◆ **About this task**
Go through the records line by line. Report how many lines contain "University", with nothing else.

◆ **Supplied data**

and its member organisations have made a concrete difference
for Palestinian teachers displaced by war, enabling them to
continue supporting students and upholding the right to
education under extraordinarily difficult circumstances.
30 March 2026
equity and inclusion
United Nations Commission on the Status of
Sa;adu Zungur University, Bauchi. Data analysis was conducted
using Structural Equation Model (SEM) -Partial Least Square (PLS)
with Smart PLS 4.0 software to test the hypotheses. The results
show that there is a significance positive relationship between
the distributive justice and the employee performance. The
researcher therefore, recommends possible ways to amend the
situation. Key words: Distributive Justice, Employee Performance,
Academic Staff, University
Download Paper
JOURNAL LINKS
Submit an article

◆ **Solution to the exercise**
2